One of the claims that Unizin stakeholders make is that the coalition can can accelerate the arrival of useful learning analytics. We have very few specifics to back up this claim so far, but there are occasionally revealing tidbits. For example, University of Wisconsin CIO Bruce Mass wrote, “…IMS Global is already working with some Unizin institutions on new standards.” I assume he is primarily referring to Caliper, since it is the only new learning analytics standard that I know of at the IMS. His characterization is misleading, since it suggests a peer-to-peer relationship between the Unizin institutions and IMS. That is not what is happening. Some Unizin institutions are working in IMS on Caliper, by which I mean that they are participating in the working group. I do not mean to slight or denigrate their contributions. I know some of these folks. They are good smart people, and I have no doubt that they are good contributors. But the IMS is leading the standards development process, and the Unizin institutions are participating side-by-side with other institutions and with vendors in that process.
Can Unizin help accelerate the process?
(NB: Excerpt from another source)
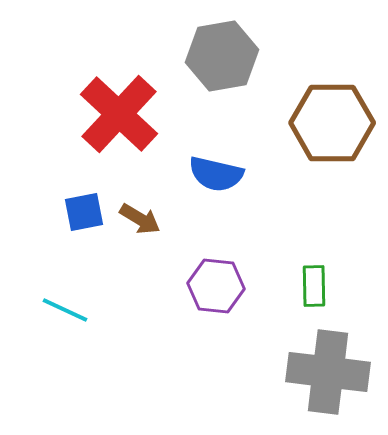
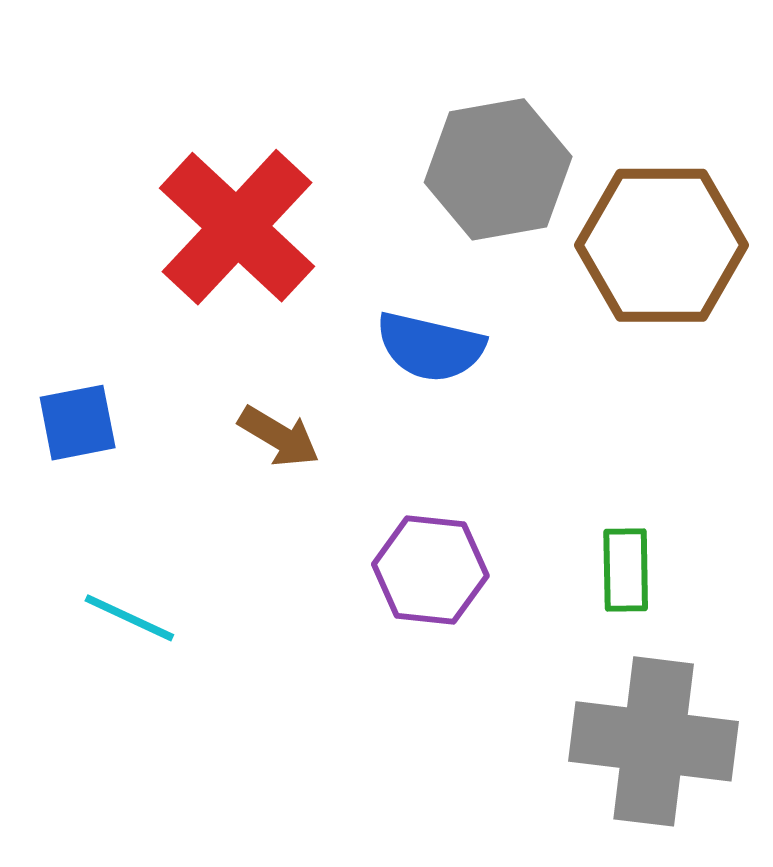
gray hexagon: (222, 56) -> (498, 169), moved
blue square: (84, 212) -> (78, 423), moved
Yes they can, in the same ways that other participants in the working group can. They can contribute representatives to the working groups, and those representatives can suggest use cases. They can review documents. They can write documents. They can implement working prototypes or push their vendors to do so. The latter is probably the biggest thing that anyone can do to move a standard forward. Sitting around a table and thinking about the standard is good and useful, but it’s not a real standard until multiple parties implement it. It’s pretty common for vendors to tell their customers, “Oh yes, of course we will implement Caliper, just as soon as the specification is finalized,” while failing to mention that the specification cannot be finalized until there are implementers. What you end up with is a bunch of kids standing around the pool, each waiting for somebody else to jump in first. In other words, what you end up with is paralysis. If Unizin can accelerate the rate of implementation and testing of the proposed specification by either implementing themselves or pushing their vendor(s) to implement, then they can accelerate the development of real market solutions for learning analytics. And once those solutions exist, then Unizin institutions (along with everyone else) can use them and try to discover how to use all that data to actually improve learning. These are not unique and earth-shaking contributions that only Unizin could make, but they are real and important ones. I hope that they make them.